The study also discovered that roughly equal percentages of Democrats, Republicans and Independents are ignoring the protests – “a sharp contrast with the intense Republican interest in early Tea Party protests in 2009.”
But is flipping the channel the appropriate response to these demonstrations? Or — strange as it may seem – should those of us who support constitutionally-limited government be taking a closer look at this “liberal” movement in search of possible ideological compatriots?
Launched by Adbusters Media Foundation — a group of radical Canadian environmentalists and anti-capitalists — Occupy Wall Street was intended as a left-leaning, special interest-driven operation from the very start. That’s why it was so quickly co-opted by labor leaders, Hollywood elites and liberal politicians.
But within this embrace from the “professional left” is an overlooked acknowledgment of what’s really driving these protests.
“I support the message to the establishment, whether it’s Wall Street or the political establishment and the rest, that change has to happen,” former House Speaker Nancy Pelosi said.
No argument here. But what does Pelosi think prompted this acknowledgement?
“I think they are angry that they don’t have jobs,” Pelosi said of the protesters. “There’s nothing that makes you angrier than not being able to provide for your family or understand what your prospects are for the future.”
These statements are compelling indictments of Barack Obama’s failure to bring “hope and change” to America — as well as the failure of his policies to “stimulate” the American economy.

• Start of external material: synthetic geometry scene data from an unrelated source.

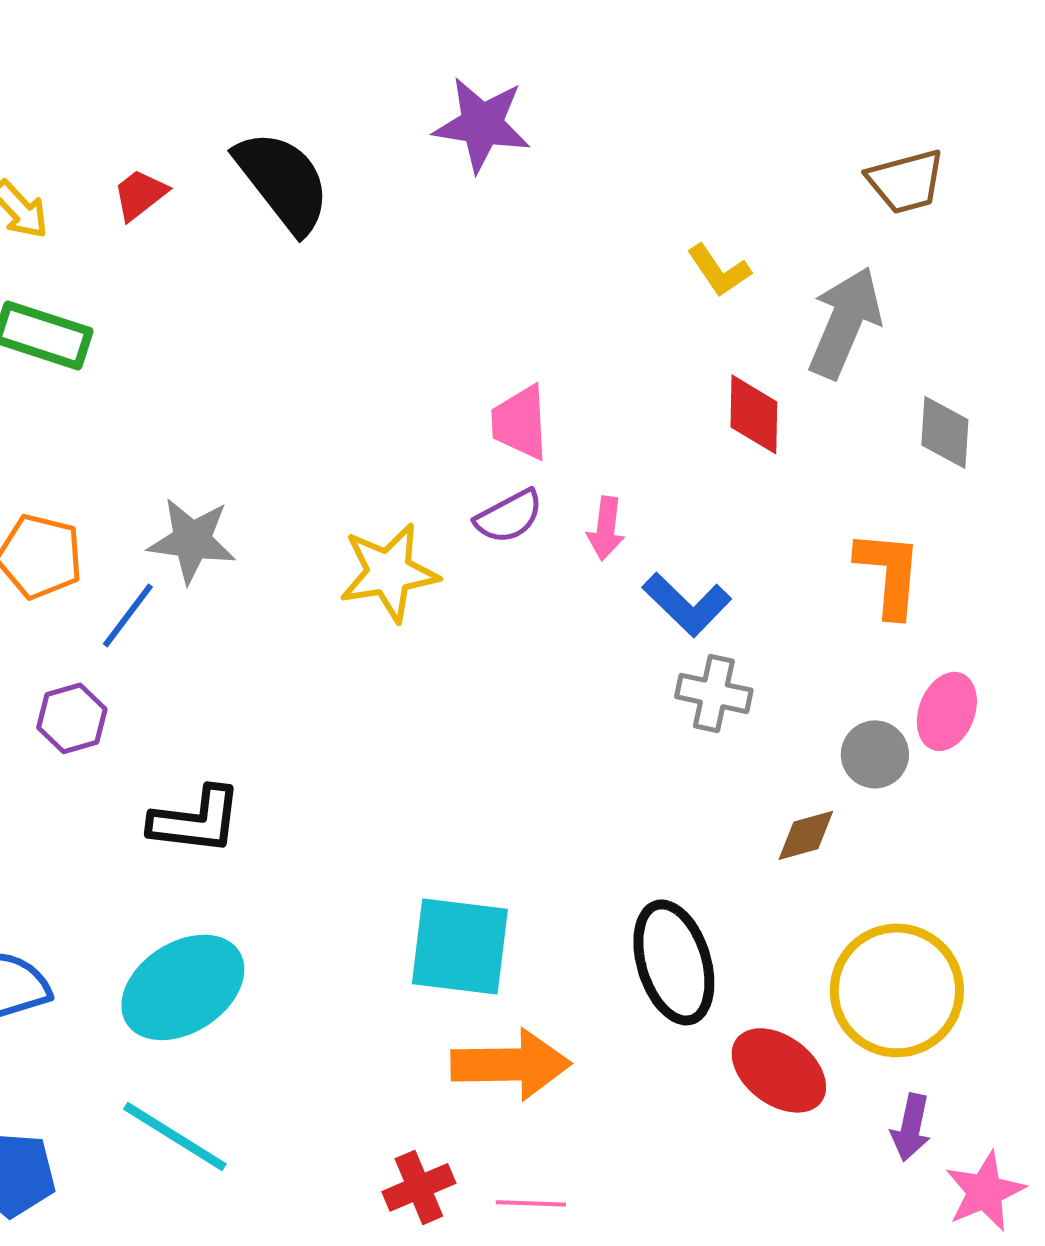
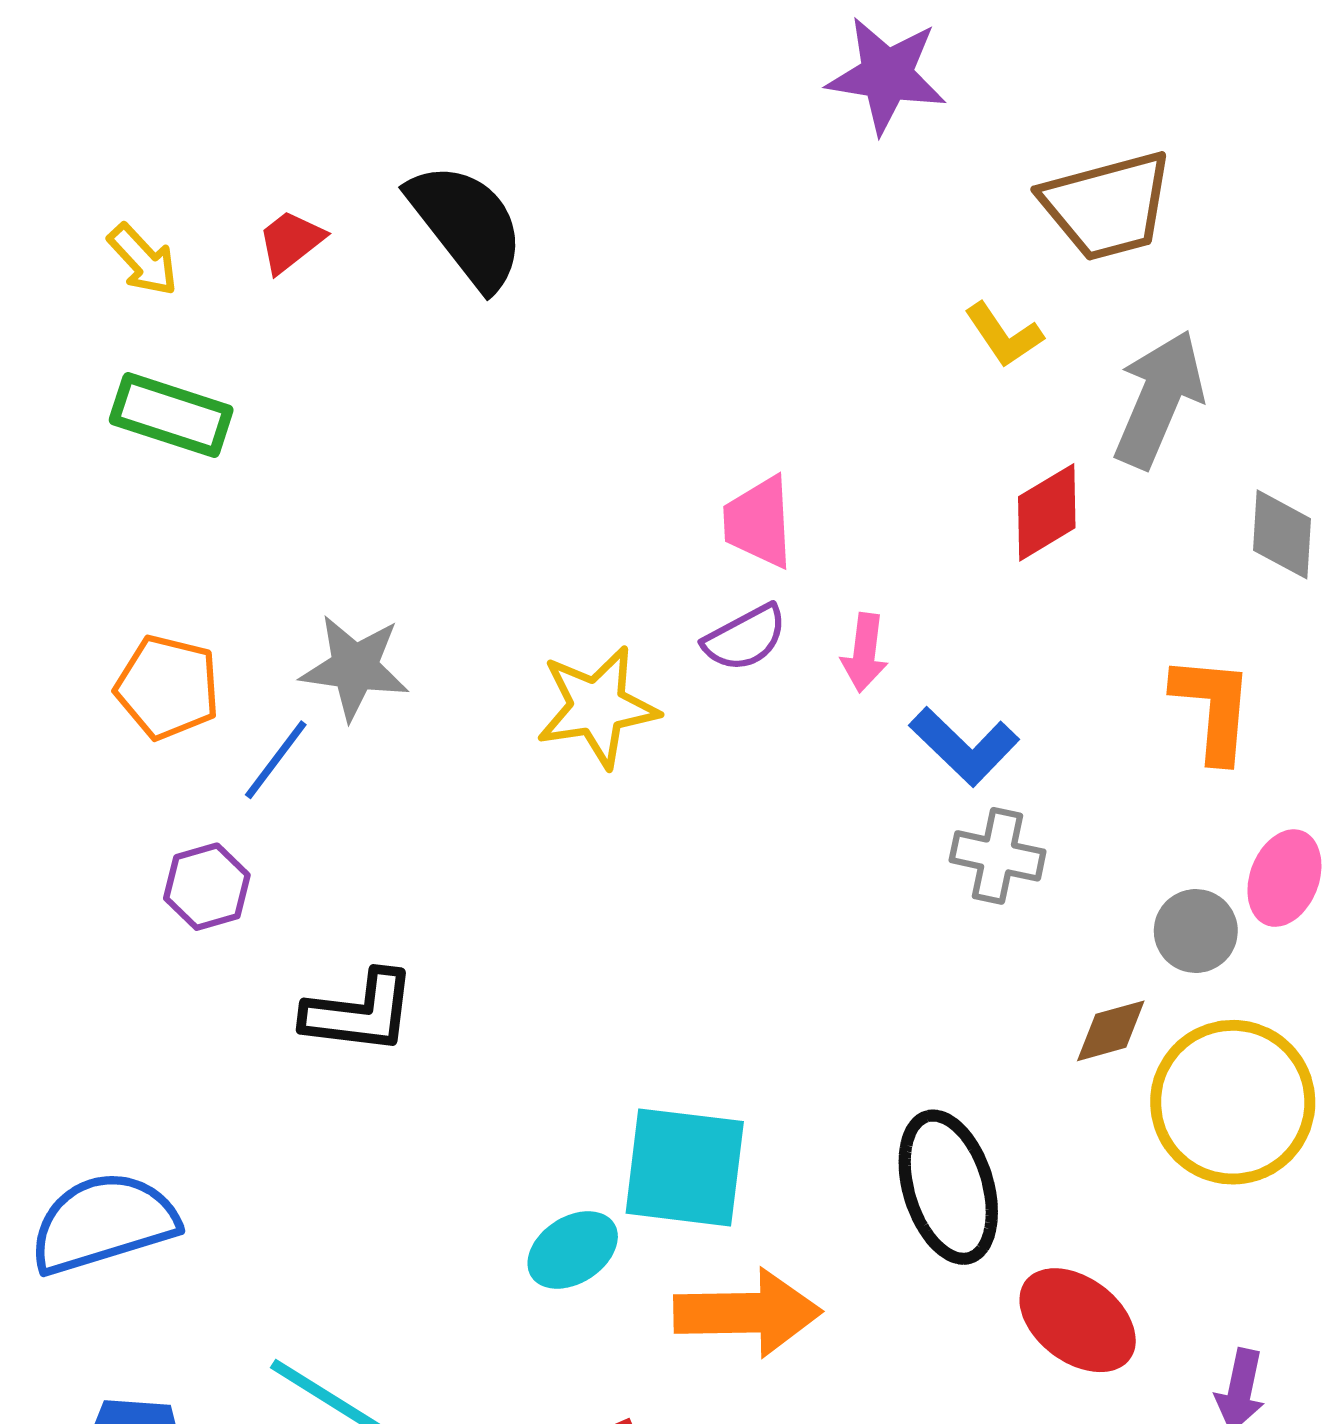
purple star: (482, 124) -> (887, 75), moved
brown trapezoid: (906, 181) -> (1107, 206), moved, size x1.4
red diamond: (754, 414) -> (1047, 512), turned 58
cyan ellipse: (183, 987) -> (573, 1250), moved, size x0.6
yellow circle: (897, 990) -> (1233, 1102), moved

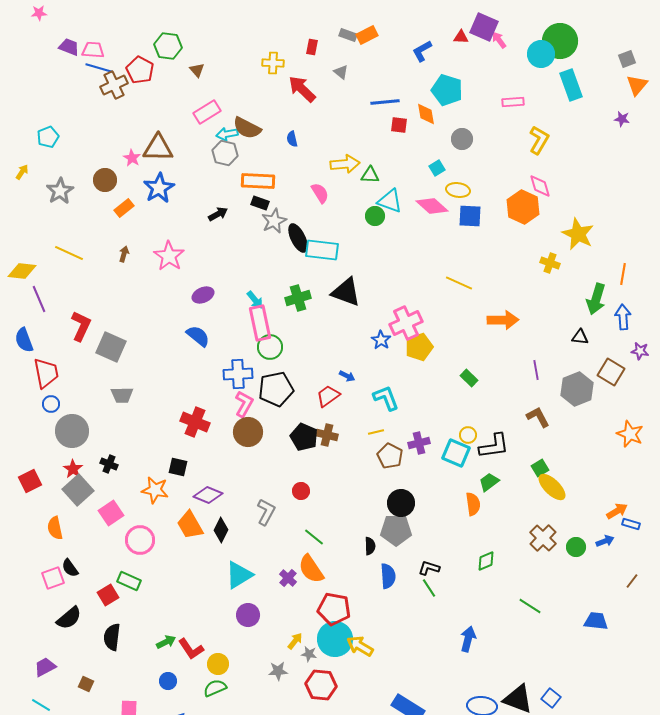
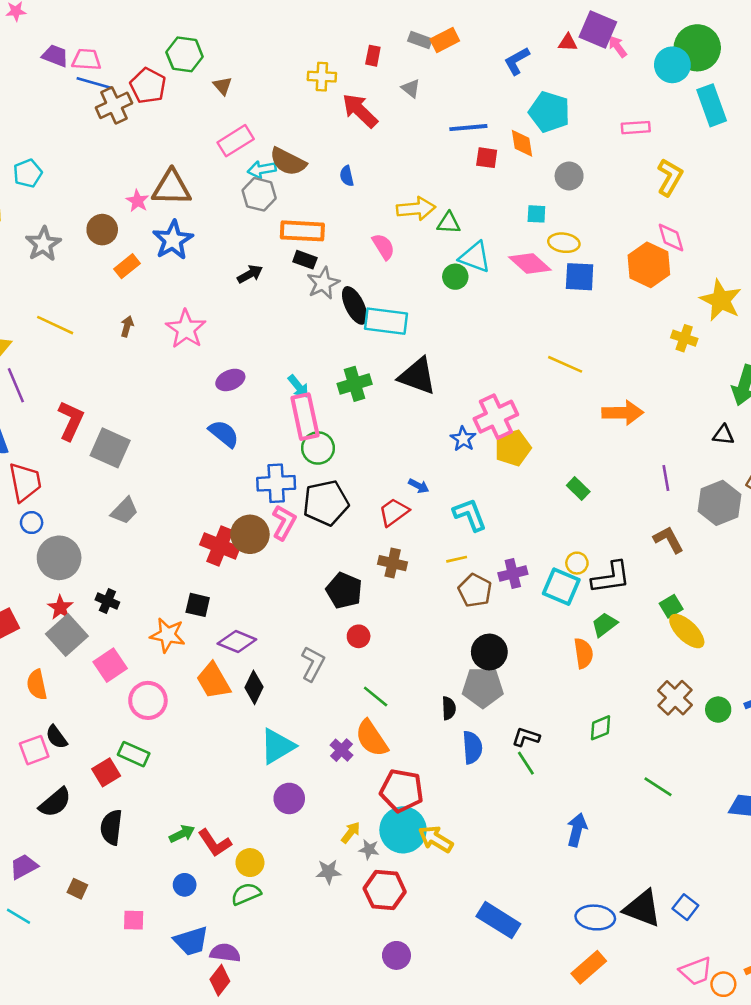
cyan square: (437, 168) -> (536, 214), turned 35
gray trapezoid: (122, 395) -> (124, 511), turned -45
brown circle: (248, 432) -> (250, 534), moved
black pentagon: (304, 437) -> (344, 591), moved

But they also expose a fundamental disconnect between the individuals who are doing the protesting and those seeking to advance a narrow agenda on their backs. In fact this disconnect is eerily similar to the one that continues to exist between the Tea Party and certain establishment Republicans whose addiction to crony capitalism and obscenely big government resulted in the GOP being routed from power in 2006 and 2008.
In both cases the real enemy isn’t “corporate America,” but rather a federal government that has spent, lent, pledged and printed trillions of dollars to prop up a select group of politically-connected corporate interests while slipping its tentacles deeper into what used to be the free market economy.
In his own meandering and marginally-informed way, Adrian Parsons — one of the Occupy DC protesters – approached this realization in a recent interview with Americans for Limited Government.
“Unfortunately the government and the Supreme Court allowed a lot of the policies that have happened to let corporate government get a raging bull capitalism that’s kind of been in place and has allowed their vote to count for more,” Parsons said.
Grammatically challenged as Parson’s observation may be, he’s fumbling toward an important truth.
After all, it was the federal government that approved $16.1 trillion in emergency loans between Dec. 1, 2007 and July 21, 2010 — money that went to overseas banks ($3.08 trillion), Citigroup ($2.5 trillion), Morgan Stanley ($2.04 trillion), Merill Lynch ($1.9 trillion) and Bank of America ($1.3 trillion), among others.
It was also the federal government that awarded a $535 million to now-defunct Solyndra — part of a colossally-failed $93 billion “green investment” included in Barack Obama’s bureaucratic bailout.
It was the federal government that bailed out Detroit, Fannie Mae and Freddie Mac — and it was the federal government that bailed out Wall Street to the tune of $700 billion (prior to “occupying” it via the draconian Dodd-Frank legislation).
The Occupy Wall Street protesters may not recognize it yet, but they have met the enemy. It’s not “corporate greed,” but rather a government that continues to prop up private sector failure (and individual irresponsibility) at the expense of the American taxpayer.
The author is chairman of Americans for Limited Government.